Suzanne Fish, a revitalization manager with TCHC, said the Davenport drop-in sees between 25 and 30 tenants regularly —virtually, for now—and has led to more than 120 referrals to services like food banks, legal help, as well as mental health and addiction supports. Upwards of 80,000 needles were collected for safe disposal.
But data on overdoses in community housing buildings isn’t tracked or shared, making it hard to tell if fatalities have gone up or down, or where any hot spots are.
TCHC said it doesn’t collect medical information on tenants, including causes of death. Toronto Public Health said that data isn’t available—though it releases heatmaps of overdose calls to paramedics, showing the hardest-hit neighbourhoods.
At another TCHC property at 100 High Park Ave., Iye Sanneh, a resident and Parkdale health-centre worker, said she’s administered naloxone in the building roughly 10 times in the last year—an uptick from what she saw in past years.
Sanneh recalled an evening in December when she was roused from sleep by frantic knocking. Someone was overdosing a few floors below _ for at least the fifth time by her count.

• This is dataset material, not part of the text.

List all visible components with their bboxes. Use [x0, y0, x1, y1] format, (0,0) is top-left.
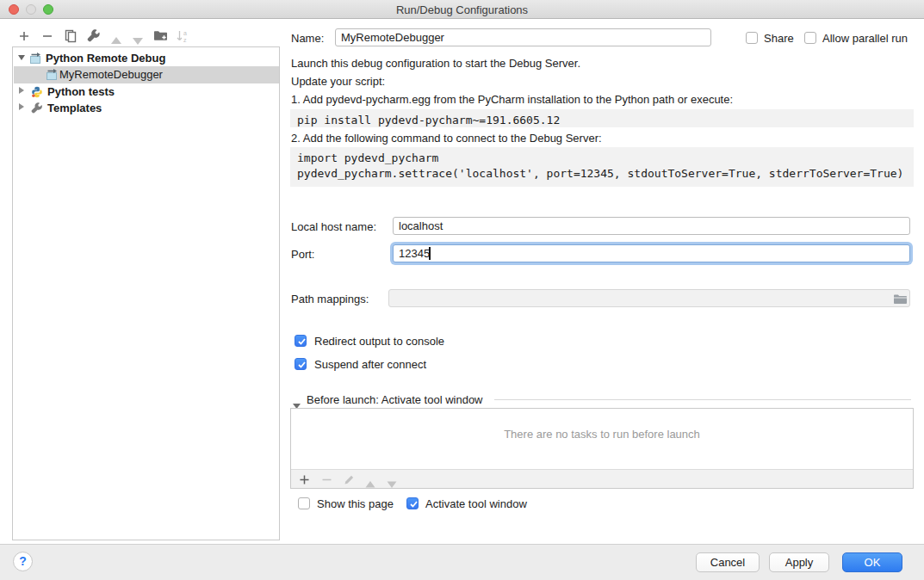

After administering naloxone, Sanneh remembers her neighbour crying out for their mother. “You see somebody at their most vulnerable,” she said. “I don’t think people get it until they’re actually there.”
People will use drugs whether there are supports in place or not, Sanneh said. In her view, supports reduce the shame associated with drug use—and create an environment where people might feel more at ease asking for help, without fearing the loss of their homes or other consequences.
Parkdale centre’s Robertson said she believes there may “always” be some tension surrounding harm reduction supports. But the policy eliminated institutional obstacles, like use-of-space agreements barring distribution of harm reduction supplies, she said.
“It would also be a signal to all the residents in TCHC buildings, that this is a health strategy to respond to a health need,” she said. “The policy is long in coming, and I’m elated that we’ve finally arrived.”